Banks warned about ATM attacks

U.S. regulators are warning banks to be on the lookout for a new cybersecurity threat to cyber security software that allows thieves to make unlimited withdrawals. Experts issued a notice saying a scam has figured out a way to get around the caps set on ATMs. The attacks are against ATM web-based control panels used by small and midsized core banking systems, the agency says.

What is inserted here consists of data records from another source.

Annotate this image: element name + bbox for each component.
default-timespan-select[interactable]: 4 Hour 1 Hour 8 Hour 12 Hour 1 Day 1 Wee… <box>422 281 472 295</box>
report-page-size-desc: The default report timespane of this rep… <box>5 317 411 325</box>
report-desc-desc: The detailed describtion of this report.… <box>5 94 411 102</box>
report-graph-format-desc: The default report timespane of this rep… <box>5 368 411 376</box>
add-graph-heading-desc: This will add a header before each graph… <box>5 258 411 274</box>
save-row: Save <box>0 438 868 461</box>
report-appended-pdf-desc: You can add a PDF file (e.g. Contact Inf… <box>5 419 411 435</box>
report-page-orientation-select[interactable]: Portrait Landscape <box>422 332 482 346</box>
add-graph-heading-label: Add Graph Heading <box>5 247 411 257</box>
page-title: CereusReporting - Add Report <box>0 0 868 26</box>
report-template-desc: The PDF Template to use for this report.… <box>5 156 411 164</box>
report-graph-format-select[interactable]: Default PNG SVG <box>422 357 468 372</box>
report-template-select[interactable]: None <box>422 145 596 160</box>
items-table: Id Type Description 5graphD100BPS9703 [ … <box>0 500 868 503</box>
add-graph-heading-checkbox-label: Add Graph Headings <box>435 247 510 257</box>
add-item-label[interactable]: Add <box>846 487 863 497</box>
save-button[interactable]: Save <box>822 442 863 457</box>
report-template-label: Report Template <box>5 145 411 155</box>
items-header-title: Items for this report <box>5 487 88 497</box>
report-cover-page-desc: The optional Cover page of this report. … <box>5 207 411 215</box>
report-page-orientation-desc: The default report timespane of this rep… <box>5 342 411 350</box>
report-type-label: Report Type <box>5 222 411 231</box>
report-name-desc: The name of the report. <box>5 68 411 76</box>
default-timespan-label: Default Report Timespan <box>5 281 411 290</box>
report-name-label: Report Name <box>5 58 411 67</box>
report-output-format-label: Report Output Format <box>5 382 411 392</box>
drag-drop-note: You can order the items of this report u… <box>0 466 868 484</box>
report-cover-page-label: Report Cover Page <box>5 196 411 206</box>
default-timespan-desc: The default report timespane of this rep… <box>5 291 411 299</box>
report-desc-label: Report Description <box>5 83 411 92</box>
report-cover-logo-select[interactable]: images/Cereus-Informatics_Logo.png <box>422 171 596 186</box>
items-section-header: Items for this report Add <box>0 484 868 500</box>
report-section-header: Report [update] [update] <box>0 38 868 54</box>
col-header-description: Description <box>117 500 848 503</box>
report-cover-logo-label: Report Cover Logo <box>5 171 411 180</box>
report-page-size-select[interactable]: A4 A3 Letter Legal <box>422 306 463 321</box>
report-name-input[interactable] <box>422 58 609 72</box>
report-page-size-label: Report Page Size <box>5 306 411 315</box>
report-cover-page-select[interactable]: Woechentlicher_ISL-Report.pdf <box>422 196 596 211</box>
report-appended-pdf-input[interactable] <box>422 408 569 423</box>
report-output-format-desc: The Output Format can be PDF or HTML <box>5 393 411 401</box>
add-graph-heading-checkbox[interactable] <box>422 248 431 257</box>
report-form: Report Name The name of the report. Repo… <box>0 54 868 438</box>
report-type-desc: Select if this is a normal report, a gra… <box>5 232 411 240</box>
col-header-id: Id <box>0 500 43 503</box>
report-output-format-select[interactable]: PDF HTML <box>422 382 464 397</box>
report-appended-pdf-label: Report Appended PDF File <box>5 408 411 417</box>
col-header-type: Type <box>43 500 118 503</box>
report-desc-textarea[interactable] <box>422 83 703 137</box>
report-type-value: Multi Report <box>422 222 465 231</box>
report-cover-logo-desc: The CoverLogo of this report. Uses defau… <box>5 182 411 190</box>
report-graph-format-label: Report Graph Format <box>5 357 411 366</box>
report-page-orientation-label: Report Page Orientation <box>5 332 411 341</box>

Those control panels manage several things, including fraud alert settings and the amount of money that customers may withdraw from the ATM within a set time frame. Then, the attackers quickly withdraw large amounts of cash from the ATMs, often striking on weekends because ATMs tend to have more money on the weekends. The agency’s statement said one such attack was able to net more than $40 million, using just 12 debit card accounts.

If your core banking software is one that is compromised, federal laws and regulations ensure that you’ll get your money back. However, sometimes that takes time, and almost certainly is an inconvenience if your account is the one breached. This latest alarm comes as banks across the country deal with Microsoft’s April 8 cutoff of tech support for its Windows XP operating system, potentially leaving corporate banking software more vulnerable to attacks.

Cybersecurity is becoming an increasingly big topic of discussion in the financial world, particularly since the massive Target data breach at the end of last year. Police in Maine are investigating after an ATM in south Portland dispensed $37,000 in cash to a man who requested $140. The money was returned to the bank, and the bank is referring to the core banking system issue as a “code error,” but police are still investigating.